For more information about the 2013 Mescal Roast, please contact the Pine Springs Visitor Center at Guadalupe Mountains National Park at tel. (915) 828-3251 x2124, visit the park website (www.nps.gov/GUMO) or contact the Mescalero Apache Tribal Historic Preservation Office at tel. (575) 464-3005. 

Park information, including park conditions, closures or restrictions, weather and program information, may be found on the park's website at www.nps.gov/GUMO/, on the park's Facebook page at www.facebook.com/Guadalupe.Mountains/, or by contacting the Pine Springs Visitor Center at (915) 828-3251 x2124. Free interpretive programs and guided hikes may be found on the Meetup page at www.meetup.com/Guadalupe-Mountains-National-Park-Meetup-Group/, on the park website or by calling the Pine Springs Visitor Center. To learn more about the Peak Fitness Challenge, see www.texasmountaintrail.com/hike/. 

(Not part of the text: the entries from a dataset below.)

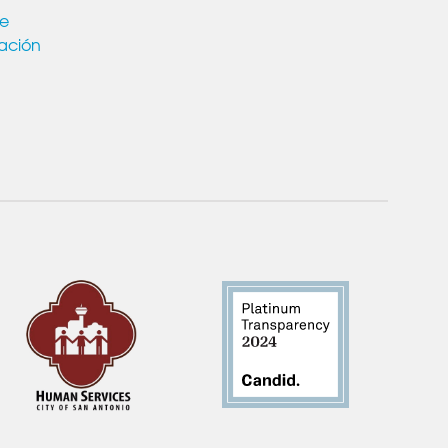
de
ación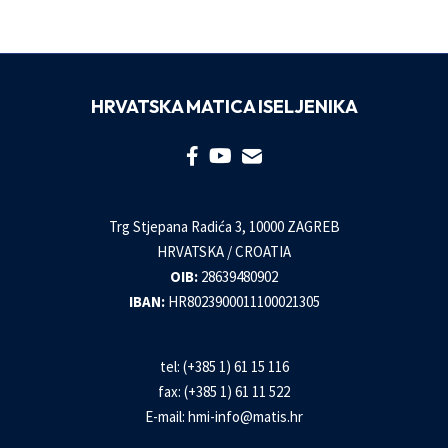
HRVATSKA MATICA ISELJENIKA
Trg Stjepana Radića 3, 10000 ZAGREB
HRVATSKA / CROATIA
OIB:
28639480902
IBAN:
HR8023900011100021305
tel: (+385 1) 61 15 116
fax: (+385 1) 61 11 522
E-mail:
hmi-info@matis.hr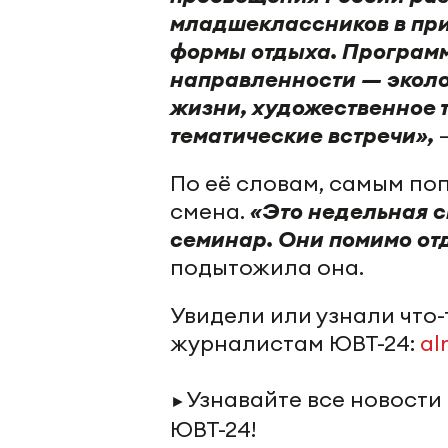
младшеклассников в при
формы отдыха. Программ
направленности — эколо
жизни, художественное 
тематические встречи»,
По её словам, самым по
смена.
«Это недельная с
семинар. Они помимо от
подытожила она.
Увидели или узнали что
журналистам ЮВТ-24:
al
Узнавайте все новости
►
ЮВТ-24!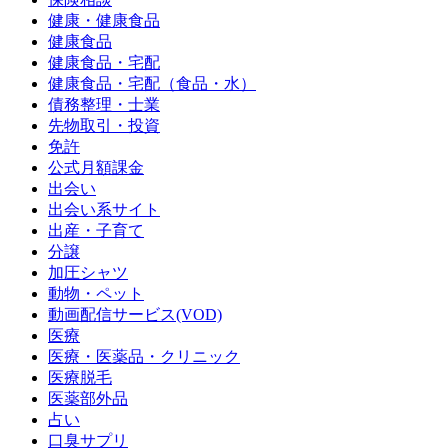
健康・健康食品
健康食品
健康食品・宅配
健康食品・宅配（食品・水）
債務整理・士業
先物取引・投資
免許
公式月額課金
出会い
出会い系サイト
出産・子育て
分譲
加圧シャツ
動物・ペット
動画配信サービス(VOD)
医療
医療・医薬品・クリニック
医療脱毛
医薬部外品
占い
口臭サプリ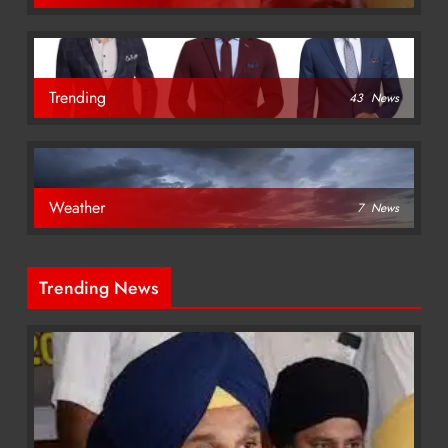
Trending
43
News
Weather
7
News
Trending News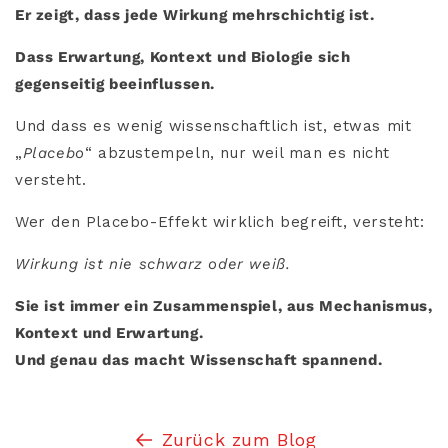
Er zeigt, dass jede Wirkung mehrschichtig ist.
Dass Erwartung, Kontext und Biologie sich
gegenseitig beeinflussen.
Und dass es wenig wissenschaftlich ist, etwas mit
„
Placebo
“ abzustempeln, nur weil man es nicht
versteht.
Wer den Placebo-Effekt wirklich begreift, versteht:
Wirkung ist nie schwarz oder weiß.
Sie ist immer ein Zusammenspiel, aus Mechanismus,
Kontext und Erwartung.
Und genau das macht Wissenschaft spannend.
Zurück zum Blog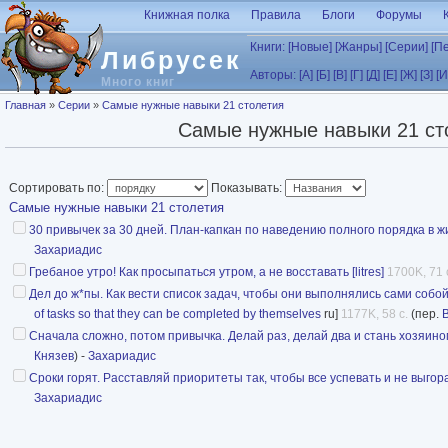
Перейти к основному содержанию
Книжная полка
Правила
Блоги
Форумы
Книги:
[Новые]
[Жанры]
[Серии]
[П
Либрусек
Авторы:
[А]
[Б]
[В]
[Г]
[Д]
[Е]
[Ж]
[З]
[И
Много книг
Вы здесь
Главная
»
Серии
»
Самые нужные навыки 21 столетия
Самые нужные навыки 21 ст
Сортировать по:
Показывать:
Самые нужные навыки 21 столетия
30 привычек за 30 дней. План-капкан по наведению полного порядка в ж
Захариадис
Гребаное утро! Как просыпаться утром, а не восставать [litres]
1700K, 71 
Дел до ж*пы. Как вести список задач, чтобы они выполнялись сами собо
of tasks so that they can be completed by themselves
ru]
1177K, 58 с.
(пер.
Сначала сложно, потом привычка. Делай раз, делай два и стань хозяином 
Князев
) -
Захариадис
Сроки горят. Расставляй приоритеты так, чтобы все успевать и не выгорать
Захариадис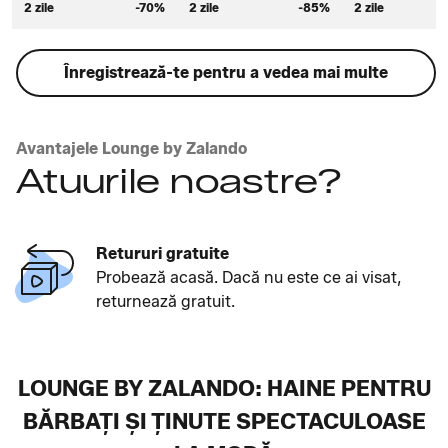
2 zile
-70%
2 zile
-85%
2 zile
Înregistrează-te pentru a vedea mai multe
Avantajele Lounge by Zalando
Atuurile noastre?
Retururi gratuite
Probează acasă. Dacă nu este ce ai visat,
returnează gratuit.
LOUNGE BY ZALANDO: HAINE PENTRU
BĂRBAȚI ȘI ȚINUTE SPECTACULOASE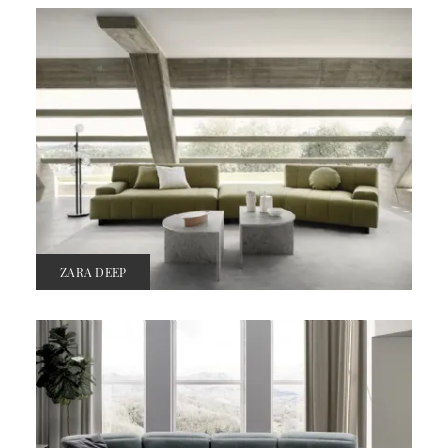
ZARA DEEP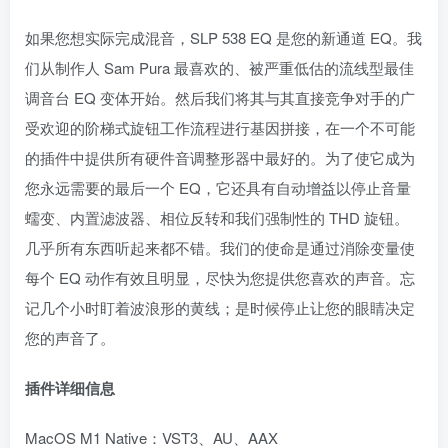
如果您想实际完成混音，SLP 538 EQ 是您的新通道 EQ。我
们从制作人 Sam Pura 最喜欢的、被严重低估的流线型最佳
调音台 EQ 变体开始。然后我们将其与其直接竞争对手的广
受欢迎的阶梯式旋钮工作流程进行基因拼接，在一个不可能
的插件中提供所有硬件音调整形器中最好的。为了使它成为
您永远需要的最后一个 EQ，它还具有自动增益以停止音量
蠕变、内置滤波器、相位反转和我们强制性的 THD 旋钮。
几乎所有东西听起来都不错。我们的使命是通过消除变量使
每个 EQ 动作有效且明显，尽快为您提供您喜欢的声音。忘
记几个小时盯着波浪形的黄线；是时候停止让您的眼睛决定
您的声音了。
插件详细信息
MacOS M1 Native：VST3、AU、AAX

The Pine Springs Visitor Center is open daily (except for Christmas) from 8:00 AM until 4:30 PM. Be sure to stop by to get a map, site bulletins, brochures, post cards, books or film about Guadalupe Mountains National Park. The McKittrick Canyon, Frijole Ranch House, Dog Canyon and Salt Basin Dunes (Dell City, TX) Visitor Contact Stations are open intermittently. Please call the Pine Springs Visitor Center at (915) 828-3251 x2124 to find out whether they are open. For Dog Canyon, call the Dog Canyon Visitor Contact Station/Ranger Station at (575) 981-2418.

Did You Know?

Desert coyotes are fairly common in the park

Desert coyotes feed on delicacies such as crickets, quail, cactus fruits, rodents, and carrion. Weighing half as much as coyotes elsewhere, they have shorter, thinner, and paler fur which not only blends with the barren landscape, but also helps dissipate heat.